Exactly the lines from the one containing "Analema b2b" to the last line of the records, inclusive, are to be transcribed; include no others.

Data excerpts
──────
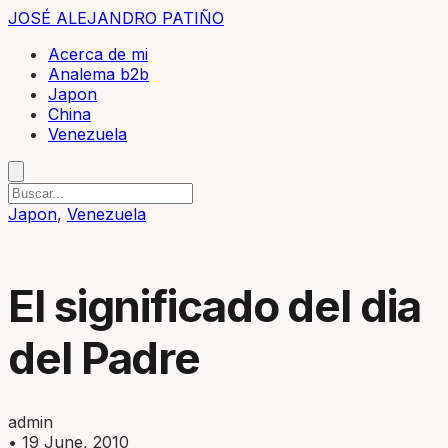
JOSÉ ALEJANDRO PATIÑO
Acerca de mi
Analema b2b
Japon
China
Venezuela
Japon
,
Venezuela
El significado del dia
del Padre
admin
•
19 June, 2010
──────
◆ **TASK RESULT**:
Analema b2b
Japon
China
Venezuela
Japon
,
Venezuela
El significado del dia
del Padre
admin
•
19 June, 2010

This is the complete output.